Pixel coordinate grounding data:
......

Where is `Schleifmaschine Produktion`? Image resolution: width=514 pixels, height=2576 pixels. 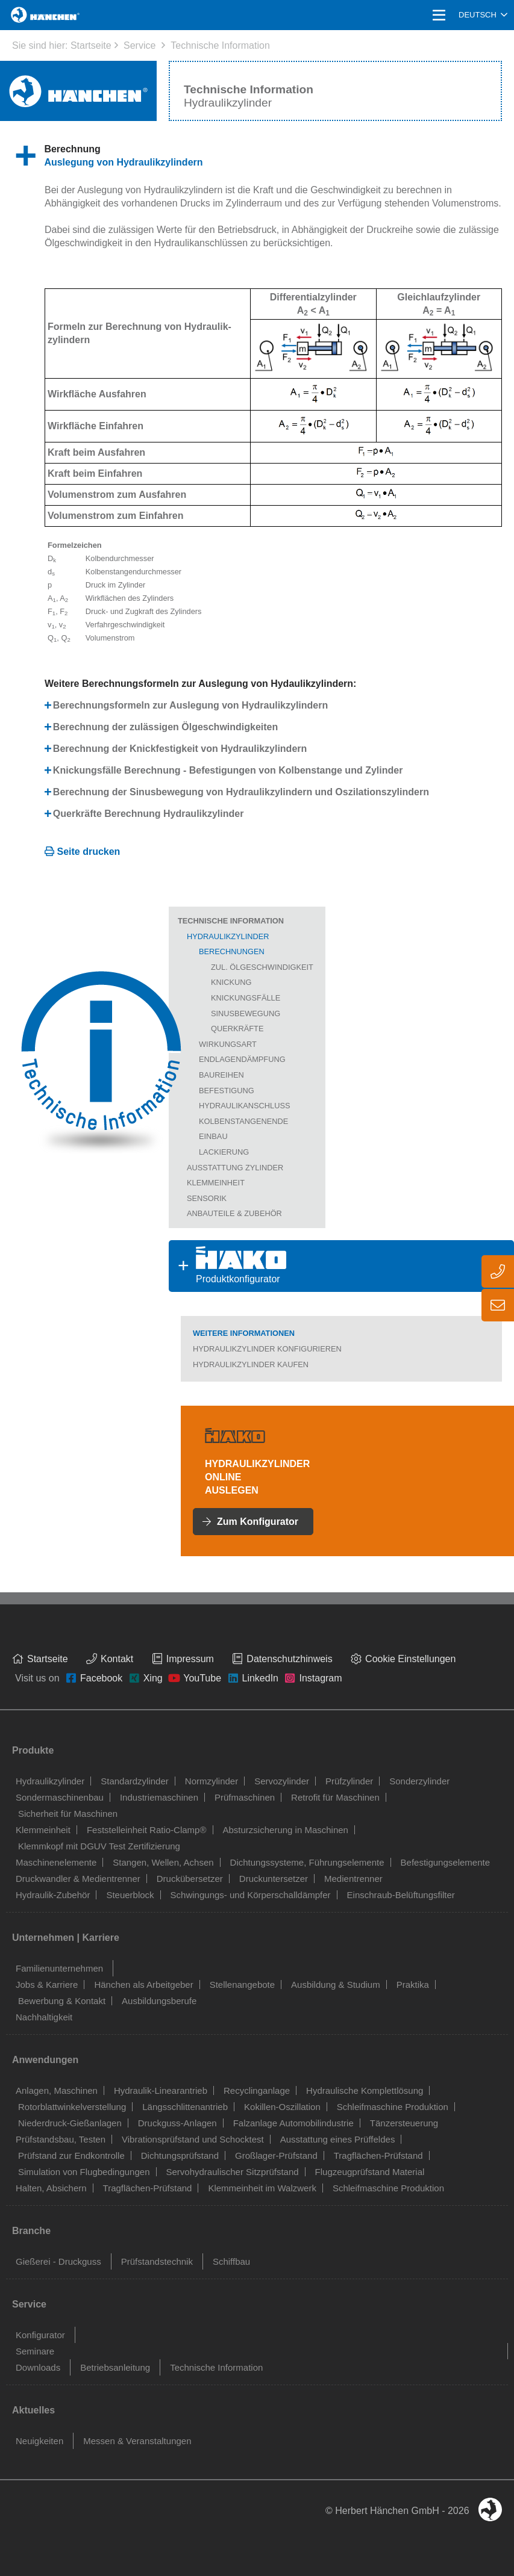 Schleifmaschine Produktion is located at coordinates (392, 2106).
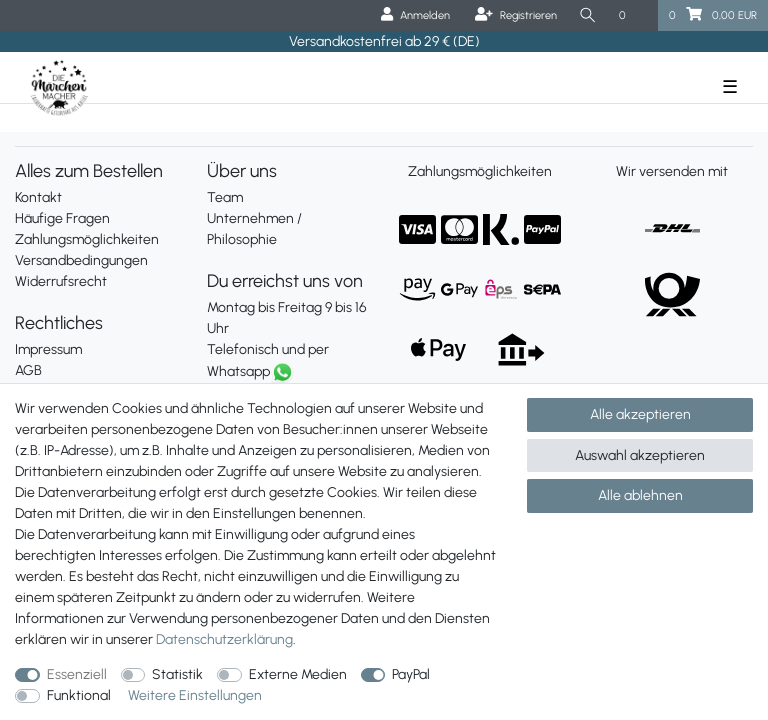 The image size is (768, 720). What do you see at coordinates (195, 695) in the screenshot?
I see `Weitere Einstellungen` at bounding box center [195, 695].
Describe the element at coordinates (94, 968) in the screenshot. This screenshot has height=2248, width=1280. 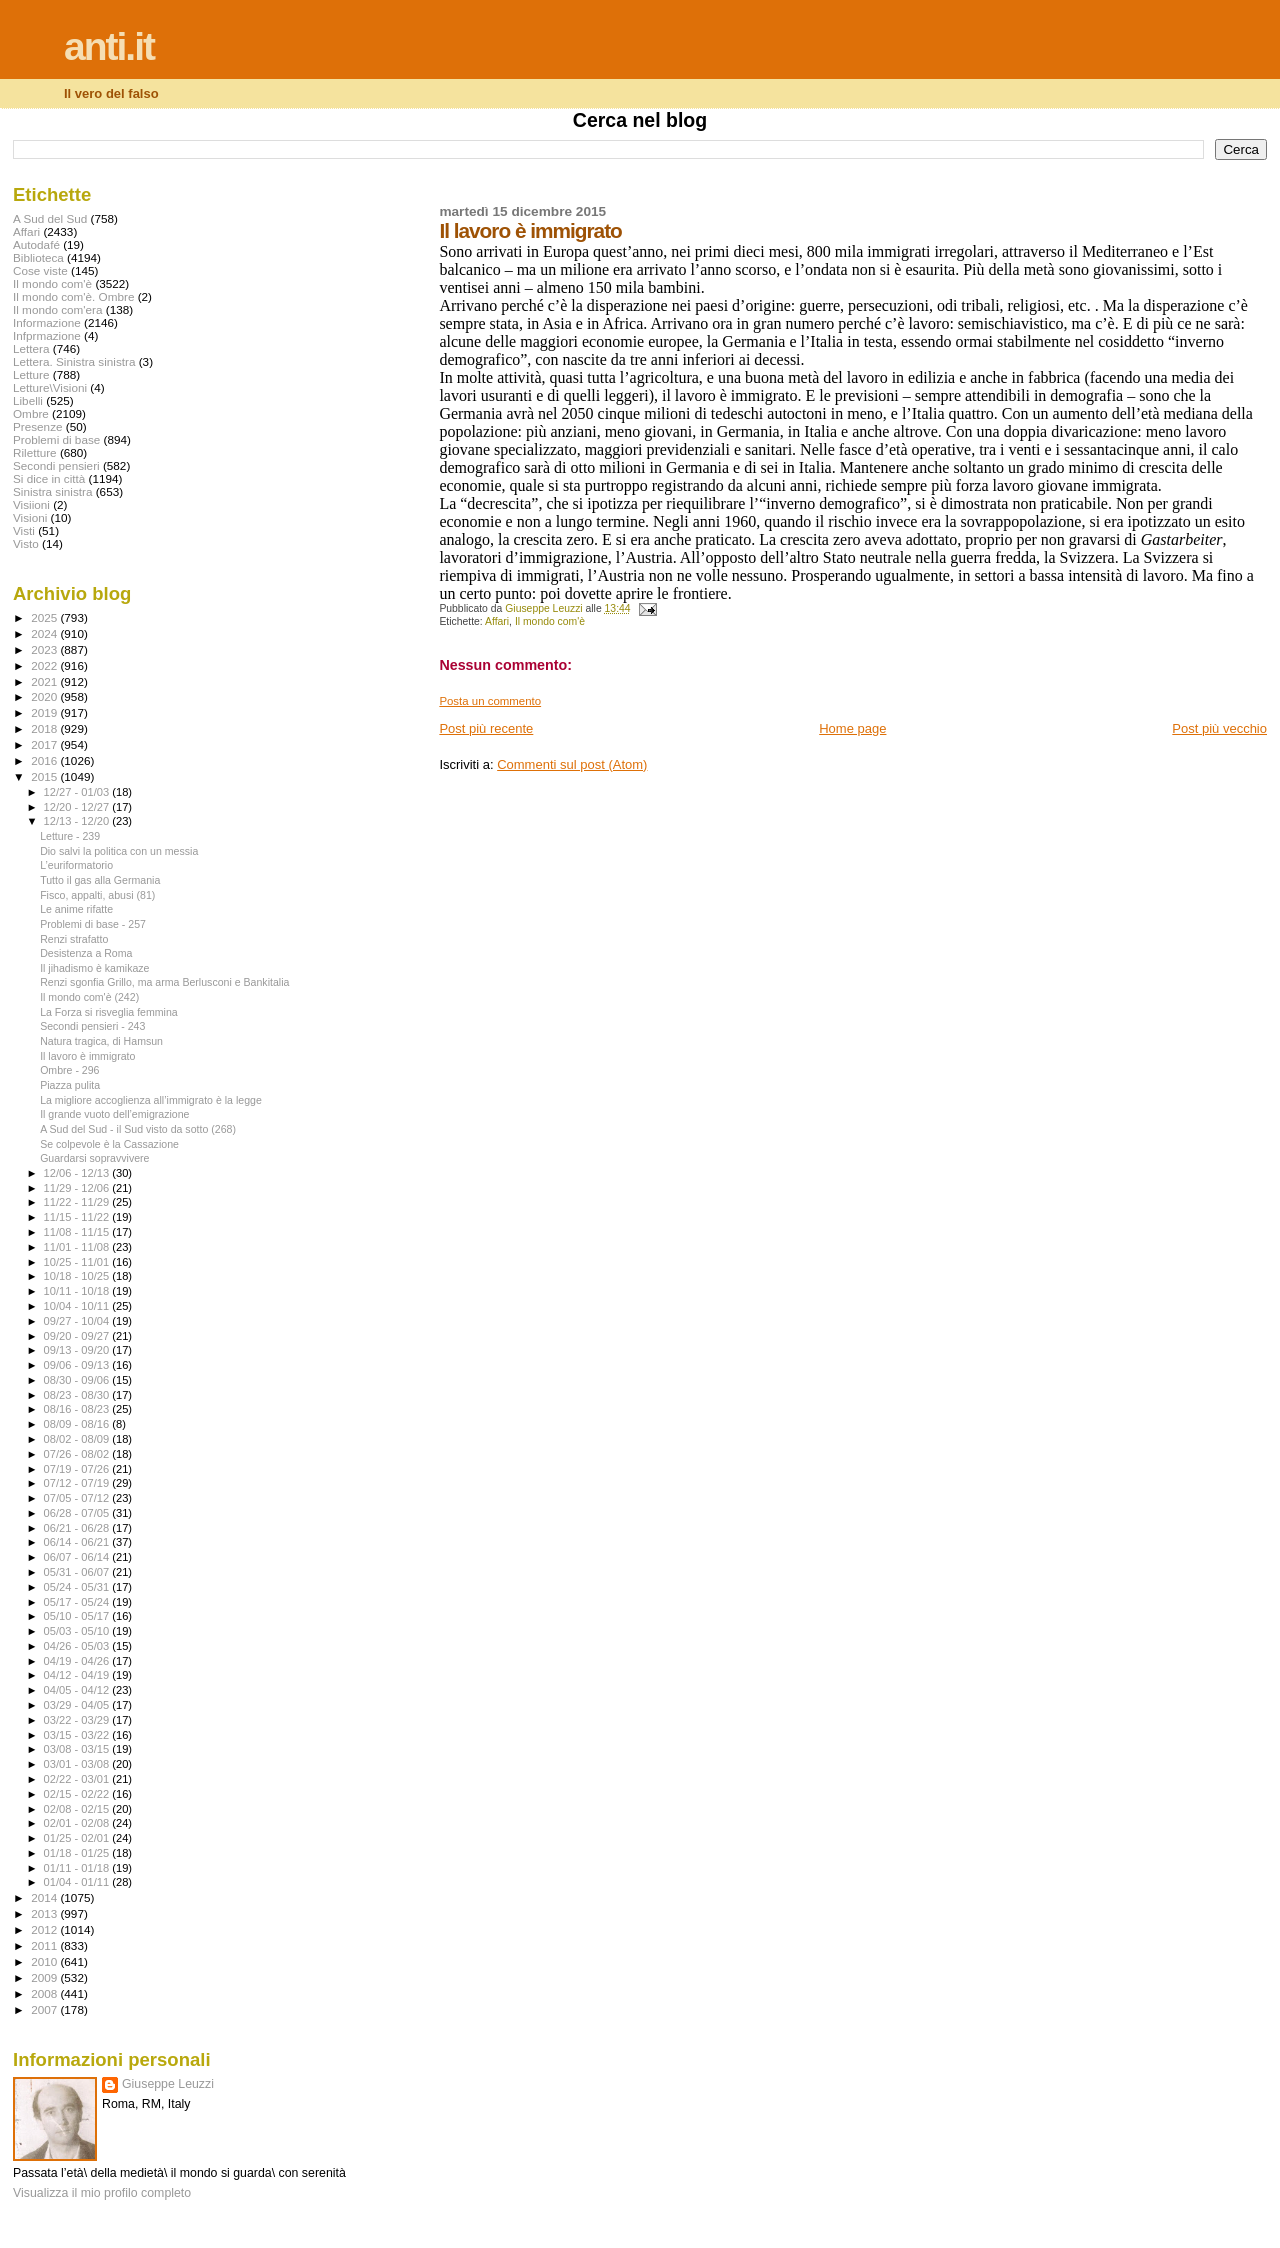
I see `Il jihadismo è kamikaze` at that location.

......

Repeat exactly the lines above, from the line containing "Describe the element" through the last line of the records, inclusive; omit any pictures.

== WORKED SOLUTION ==
Describe the element at coordinates (94, 968) in the screenshot. This screenshot has height=2248, width=1280. 
I see `Il jihadismo è kamikaze` at that location.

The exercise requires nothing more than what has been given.